Page-level text extractions:
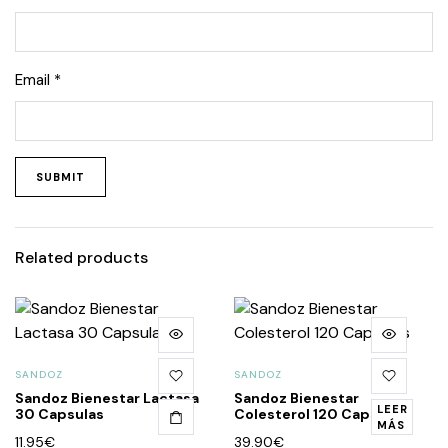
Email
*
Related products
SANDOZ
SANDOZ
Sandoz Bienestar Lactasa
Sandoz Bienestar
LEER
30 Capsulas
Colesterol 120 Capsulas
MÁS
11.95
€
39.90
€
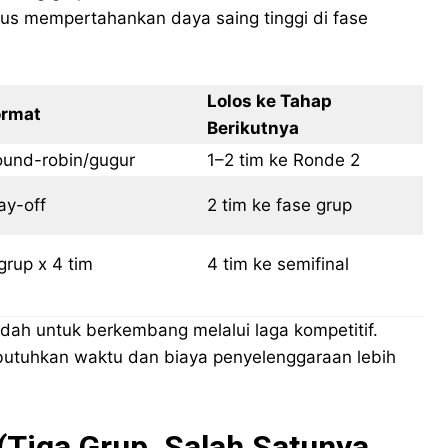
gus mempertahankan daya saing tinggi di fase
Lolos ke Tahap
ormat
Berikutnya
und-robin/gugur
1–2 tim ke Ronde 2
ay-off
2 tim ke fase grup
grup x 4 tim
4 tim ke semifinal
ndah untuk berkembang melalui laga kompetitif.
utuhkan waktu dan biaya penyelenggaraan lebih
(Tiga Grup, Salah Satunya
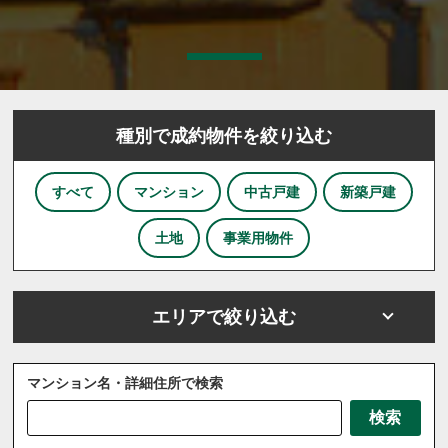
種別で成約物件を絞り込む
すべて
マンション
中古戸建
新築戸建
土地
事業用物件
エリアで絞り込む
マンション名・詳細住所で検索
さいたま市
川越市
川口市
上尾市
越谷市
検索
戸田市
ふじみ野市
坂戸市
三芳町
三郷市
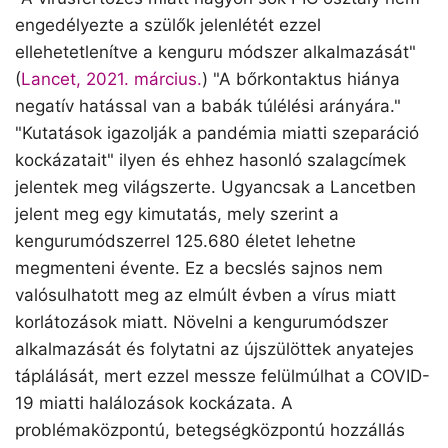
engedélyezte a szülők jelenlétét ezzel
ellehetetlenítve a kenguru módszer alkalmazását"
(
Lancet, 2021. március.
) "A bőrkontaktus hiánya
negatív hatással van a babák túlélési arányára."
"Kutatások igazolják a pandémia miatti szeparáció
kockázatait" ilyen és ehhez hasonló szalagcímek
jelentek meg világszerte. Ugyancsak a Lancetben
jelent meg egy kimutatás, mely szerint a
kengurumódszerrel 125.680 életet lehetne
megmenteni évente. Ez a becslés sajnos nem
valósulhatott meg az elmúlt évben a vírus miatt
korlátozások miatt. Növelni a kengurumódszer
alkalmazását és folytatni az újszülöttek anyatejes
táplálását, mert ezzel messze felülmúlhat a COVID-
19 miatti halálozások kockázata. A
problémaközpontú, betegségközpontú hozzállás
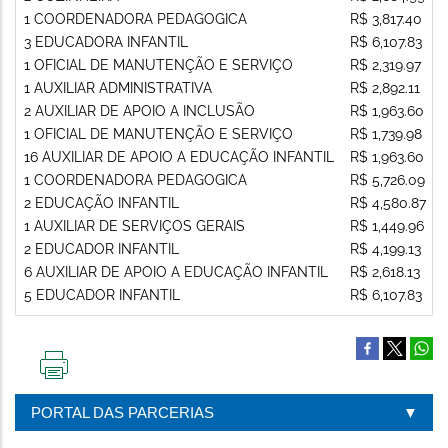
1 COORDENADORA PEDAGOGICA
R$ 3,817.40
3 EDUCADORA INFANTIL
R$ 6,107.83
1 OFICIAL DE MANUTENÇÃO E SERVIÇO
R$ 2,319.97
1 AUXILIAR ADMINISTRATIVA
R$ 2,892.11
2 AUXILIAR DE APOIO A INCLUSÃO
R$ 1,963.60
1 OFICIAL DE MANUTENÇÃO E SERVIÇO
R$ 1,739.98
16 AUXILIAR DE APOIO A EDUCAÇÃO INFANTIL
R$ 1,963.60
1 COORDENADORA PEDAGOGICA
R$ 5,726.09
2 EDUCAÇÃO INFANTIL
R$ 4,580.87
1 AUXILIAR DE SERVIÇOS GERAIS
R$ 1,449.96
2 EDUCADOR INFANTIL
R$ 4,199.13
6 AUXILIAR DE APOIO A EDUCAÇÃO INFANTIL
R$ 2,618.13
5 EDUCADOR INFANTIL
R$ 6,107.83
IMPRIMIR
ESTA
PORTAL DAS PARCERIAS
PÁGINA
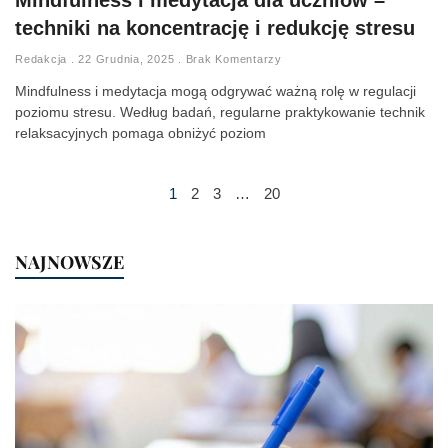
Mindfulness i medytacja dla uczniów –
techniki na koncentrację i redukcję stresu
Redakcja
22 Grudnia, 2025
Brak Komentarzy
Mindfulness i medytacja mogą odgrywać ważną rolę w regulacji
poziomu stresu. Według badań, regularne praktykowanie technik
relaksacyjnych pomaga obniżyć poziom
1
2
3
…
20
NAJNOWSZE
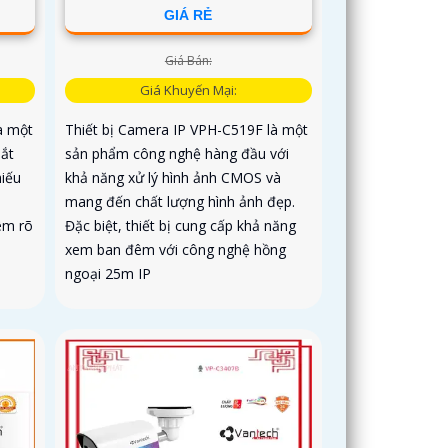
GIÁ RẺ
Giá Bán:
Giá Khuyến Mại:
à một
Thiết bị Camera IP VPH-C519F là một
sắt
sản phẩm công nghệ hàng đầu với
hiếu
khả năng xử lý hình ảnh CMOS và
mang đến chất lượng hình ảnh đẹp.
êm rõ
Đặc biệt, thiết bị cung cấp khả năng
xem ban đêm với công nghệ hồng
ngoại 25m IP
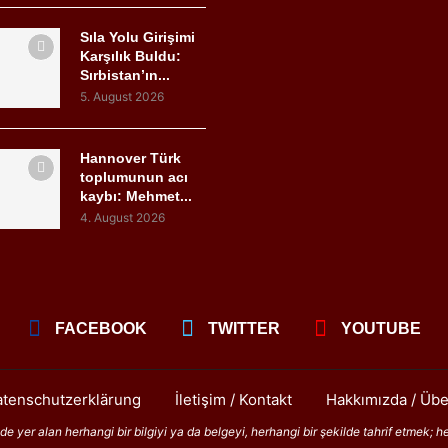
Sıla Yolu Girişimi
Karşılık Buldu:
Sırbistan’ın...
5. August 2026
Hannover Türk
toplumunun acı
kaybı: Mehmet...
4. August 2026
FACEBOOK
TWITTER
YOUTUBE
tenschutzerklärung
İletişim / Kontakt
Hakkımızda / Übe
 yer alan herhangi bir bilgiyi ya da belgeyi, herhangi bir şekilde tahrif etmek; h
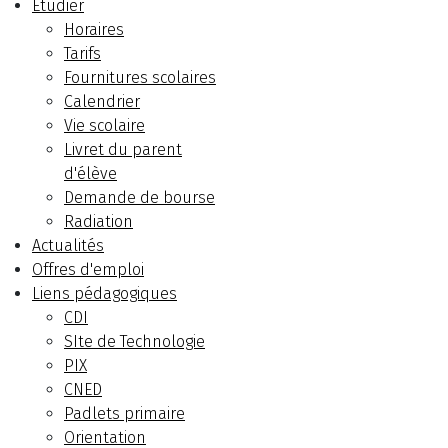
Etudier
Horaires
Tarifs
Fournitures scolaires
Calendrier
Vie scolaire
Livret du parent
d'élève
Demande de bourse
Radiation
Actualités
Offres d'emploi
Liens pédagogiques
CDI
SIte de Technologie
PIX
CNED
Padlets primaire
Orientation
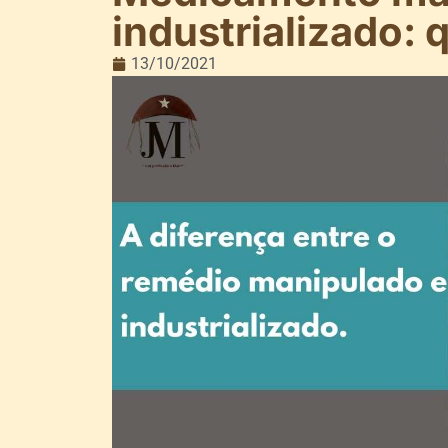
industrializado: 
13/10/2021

==

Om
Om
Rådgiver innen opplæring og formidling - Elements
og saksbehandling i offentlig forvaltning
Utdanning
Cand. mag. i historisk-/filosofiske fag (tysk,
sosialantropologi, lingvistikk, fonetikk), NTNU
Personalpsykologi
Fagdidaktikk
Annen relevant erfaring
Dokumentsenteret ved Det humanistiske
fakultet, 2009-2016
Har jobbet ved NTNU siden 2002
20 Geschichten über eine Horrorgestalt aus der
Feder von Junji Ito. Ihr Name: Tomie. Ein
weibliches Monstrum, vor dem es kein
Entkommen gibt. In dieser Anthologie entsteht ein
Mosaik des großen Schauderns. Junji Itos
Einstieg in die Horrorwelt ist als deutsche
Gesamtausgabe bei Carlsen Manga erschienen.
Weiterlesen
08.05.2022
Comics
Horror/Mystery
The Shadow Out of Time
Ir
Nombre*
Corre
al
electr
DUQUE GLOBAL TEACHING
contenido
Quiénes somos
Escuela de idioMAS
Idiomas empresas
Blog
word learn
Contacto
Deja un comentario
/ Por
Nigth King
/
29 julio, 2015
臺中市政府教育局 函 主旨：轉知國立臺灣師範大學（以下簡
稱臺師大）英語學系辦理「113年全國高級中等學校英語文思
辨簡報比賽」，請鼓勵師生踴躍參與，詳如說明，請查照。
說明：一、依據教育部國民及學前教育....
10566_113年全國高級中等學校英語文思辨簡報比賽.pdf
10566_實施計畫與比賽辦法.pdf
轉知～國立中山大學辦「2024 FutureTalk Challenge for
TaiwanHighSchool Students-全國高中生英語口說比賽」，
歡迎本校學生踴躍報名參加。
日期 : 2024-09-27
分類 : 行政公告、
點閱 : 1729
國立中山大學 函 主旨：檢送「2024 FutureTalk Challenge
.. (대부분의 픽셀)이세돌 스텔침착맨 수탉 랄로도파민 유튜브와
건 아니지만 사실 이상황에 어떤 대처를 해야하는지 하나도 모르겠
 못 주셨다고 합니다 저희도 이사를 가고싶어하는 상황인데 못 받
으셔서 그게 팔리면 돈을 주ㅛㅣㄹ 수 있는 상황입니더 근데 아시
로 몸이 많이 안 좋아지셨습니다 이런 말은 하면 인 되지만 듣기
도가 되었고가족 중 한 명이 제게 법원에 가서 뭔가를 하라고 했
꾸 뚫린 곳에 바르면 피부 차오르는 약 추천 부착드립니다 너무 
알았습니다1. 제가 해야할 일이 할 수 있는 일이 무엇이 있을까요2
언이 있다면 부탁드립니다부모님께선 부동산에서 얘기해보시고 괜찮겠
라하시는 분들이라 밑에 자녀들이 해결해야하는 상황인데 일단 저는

▶ [WHAT YOU HAVE TO DO] In the entries above, find the line with "toplumunun acı" and the line with "Liens pédagogiques". Write out exactly those two lines and every line between them, pictures excluded.

▶ [SOLUTION BELOW]
toplumunun acı
kaybı: Mehmet...
4. August 2026
FACEBOOK
TWITTER
YOUTUBE
tenschutzerklärung
İletişim / Kontakt
Hakkımızda / Übe
 yer alan herhangi bir bilgiyi ya da belgeyi, herhangi bir şekilde tahrif etmek; h
Etudier
Horaires
Tarifs
Fournitures scolaires
Calendrier
Vie scolaire
Livret du parent
d'élève
Demande de bourse
Radiation
Actualités
Offres d'emploi
Liens pédagogiques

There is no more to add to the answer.